Jobless and Undocumented Immigrants

FullSizeRender (3)To the mass imagery, the concept of law is good. Unfortunately for y’all information, to be lawful has nothing to do with being ethical, it is not a synonym with moral; so if you are following the law, you are not necessarily acting under any principles or values. In the other hand, if you break the law, you are not automatically a criminal.

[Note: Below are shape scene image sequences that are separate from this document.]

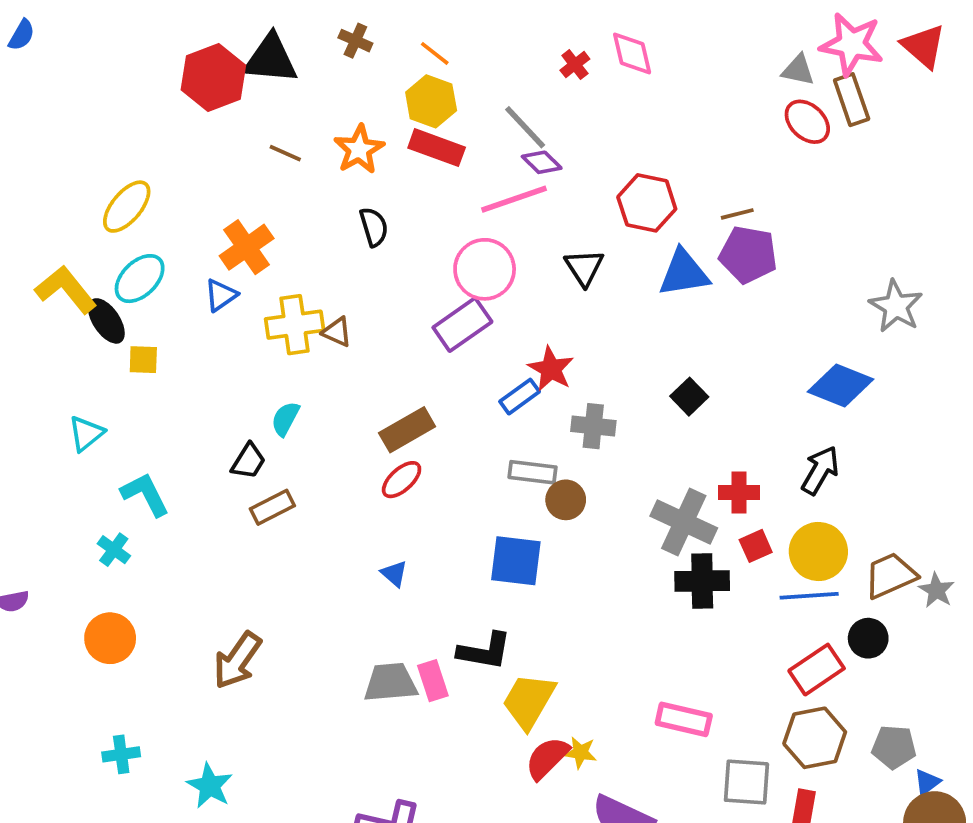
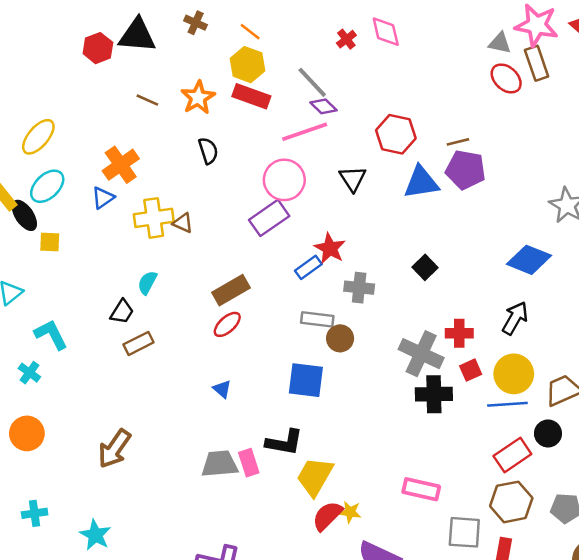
red hexagon: (213, 77) -> (98, 48), size x0.7

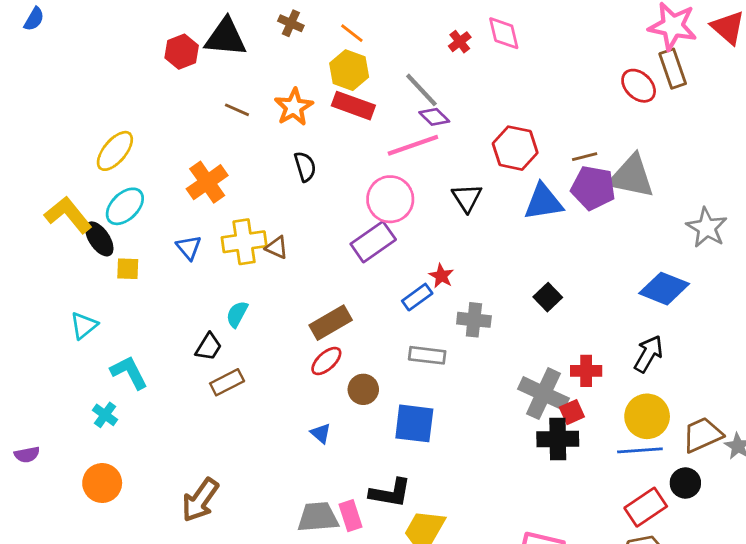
gray triangle: (500, 43) -> (631, 177), moved, size x1.8
blue triangle: (103, 198) -> (189, 247), moved, turned -35
red star: (330, 248) -> (441, 276), size x0.7
brown circle: (340, 338) -> (363, 389), moved
red square: (471, 370) -> (572, 412), moved

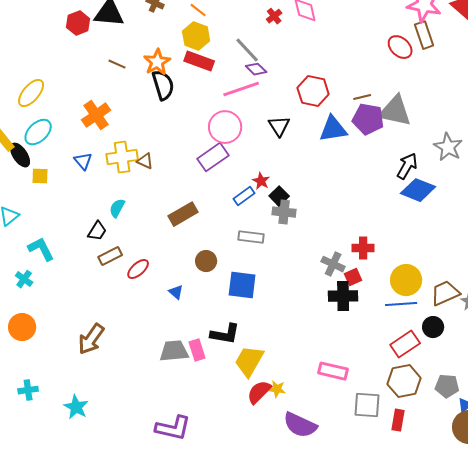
black semicircle: (305, 167) -> (163, 85), moved, size x1.4
black square: (548, 297) -> (279, 196), moved
black arrow: (648, 354) -> (407, 166), moved
red ellipse: (326, 361) -> (138, 269), moved
gray cross: (543, 394) -> (333, 264), size x0.7

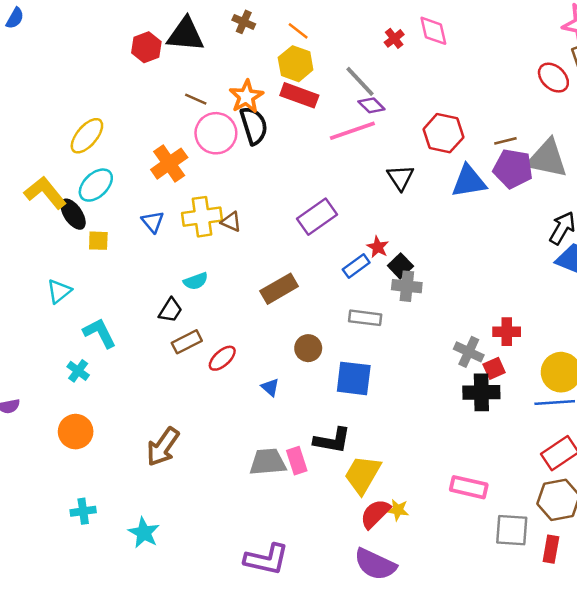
pink circle: (225, 127) -> (216, 133), moved
cyan semicircle: (117, 208) -> (196, 281), turned -138
purple semicircle: (300, 425) -> (375, 564), moved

Being a United States citizen, which once emigrated from the Dominican Republic and have had to deny work opportunities to undocumented fellas, is where weird circumstances had led me; in order to comply with my workplace policies, which are ultimate the states policies. It is not easy for me to be an obstacle to a hardworking human being with angst of a better future for themselves and their families, an obstacle that is at the end, a merely representation of a whole system of ironic precepts. Working at a staffing agency, specialized in recruiting light industrial personnel (for factories) —the default job for unskilled immigrants in general—, has challenged every day, my emotional stability. I have come to see many of my fellow Latin Americans, get through all kinds of struggles: from not being able to fill out a job application due to the fact it’s in English and they are not even close of grasping a bit of the language, to not even being literate in their mother languages, most of the time Spanish. Then you give meditation to the fact that risking their life in smuggling through the border, was just going to be the first of the hardships many of these people would bear.

Complying with policies and laws should not make anybody feel lousy, since enforcing the later, should be a good thing for our society. Then I retrospect into our history and realize the amount of mistakes we have already committed. What makes us thing that now, the current migratory policies are the right ones? What makes us thing we have arrived to the pinnacle of ideal society procedures? The peak of equality it is nowhere to be close, indeed.

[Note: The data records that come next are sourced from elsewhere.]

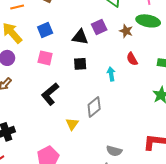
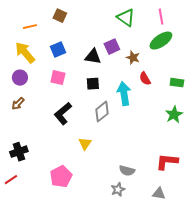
green ellipse: (148, 21) -> (161, 41), turned -45
brown star: (126, 31) -> (133, 58), moved
cyan arrow: (111, 74) -> (124, 94), size x1.6
gray diamond: (94, 107) -> (102, 112), moved

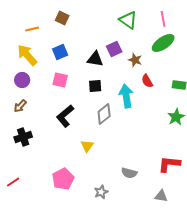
black cross: (19, 152) -> (23, 137), moved
gray star: (118, 190) -> (101, 192), moved

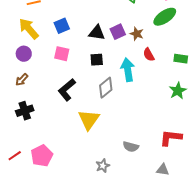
purple square: (114, 49) -> (118, 32), moved
yellow triangle: (87, 146) -> (89, 120), size x1.6
pink pentagon: (63, 179) -> (42, 156), moved

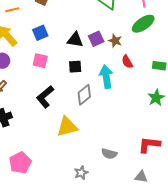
yellow triangle: (89, 120) -> (67, 127), turned 40

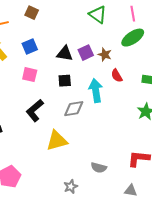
gray diamond: (84, 95) -> (74, 109), turned 30

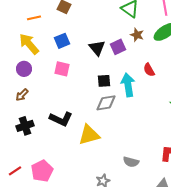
black triangle: (65, 54) -> (97, 48), turned 42
brown star: (105, 55) -> (137, 35), moved
black square: (65, 81) -> (104, 81), moved
black L-shape: (35, 111) -> (61, 119), moved, turned -115

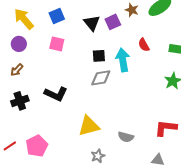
yellow triangle: (89, 135) -> (89, 126), moved

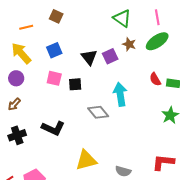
red semicircle: (144, 45) -> (155, 79), moved
black square: (99, 56) -> (75, 84), moved
gray diamond: (101, 78) -> (98, 112), turned 60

Not so long ago, it was legitimate to snatch the land of the Native Americans, to own another person as a slave, to hunt woman as witch and to operate under institutionalized racism. Now we look as such happenings as something to be ashamed of, not suitable for a democratic society as ours. We understand that since we have surpassed all those dark chapters of our historic process, ought to feel pride ‘cause we have advanced plenty. Haven’t we?

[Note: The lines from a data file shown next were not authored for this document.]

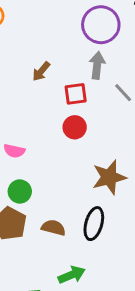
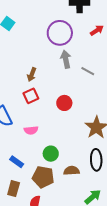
red square: (76, 94) -> (31, 96), moved
green circle: (20, 191) -> (51, 154), moved

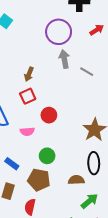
red circle: (64, 103) -> (49, 115), moved
brown semicircle: (72, 171) -> (76, 180), moved

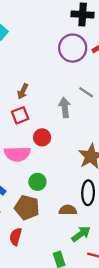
purple circle: (59, 32) -> (73, 48), moved
gray arrow: (64, 59) -> (65, 107), moved
pink semicircle: (27, 131) -> (17, 154), size x1.6

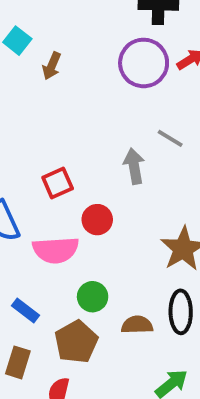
brown arrow: (23, 91) -> (52, 66), moved
brown pentagon: (27, 207) -> (76, 342), turned 30
brown semicircle: (68, 210) -> (137, 325), moved

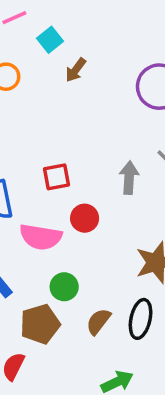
brown semicircle: (137, 325) -> (98, 321), turned -64

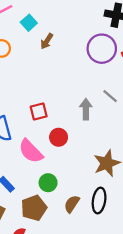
pink semicircle: (41, 237) -> (31, 151), turned 40

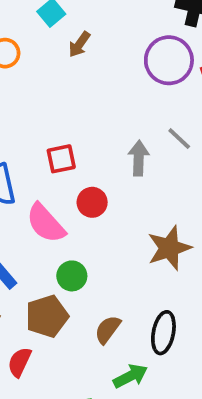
black ellipse: (99, 201) -> (163, 333), moved
brown semicircle: (72, 204) -> (108, 329), moved

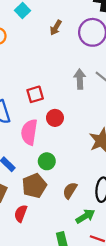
brown arrow: (79, 44) -> (56, 28), moved
gray arrow: (139, 158) -> (80, 79), moved
pink semicircle: (46, 223) -> (29, 132), turned 55

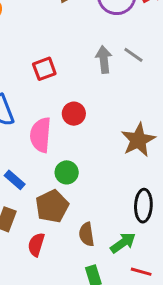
red square: (35, 94) -> (44, 69), moved
brown semicircle: (70, 190) -> (87, 234), moved, turned -36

There is a current exodus of people from West Africa, North Africa and Middle East, which pretend to scape hunger, war, economical backwardness and ultimately, death. Eritrea, Syria, Afghanistan and many others are seeing their families smuggle out to the dream land of Europe, which put us in a globalized perspective of how not only the platitude of Mexicans-crossing-the-borders is exclusive to a single population. People under many circumstances has seen themselves having to leave behind their homeland out of necessity. Isn’t the United States of America build out of European immigrants, because as far as I am concerned the true Americans —and I am deliberately using this term wrong, because Americans are every single one in the western continent— are now confined to reservoirs.

When is it “legal” to close a border to a needy soul, when is it that we have to assume a supremacist posture (out of ignorance or indifference), when is it right to deny the opportunity of employment to somebody that their only crime is to have risked their life, in order to cross a border of stagnancy towards improvement. Should the political country divisions be actually tangible?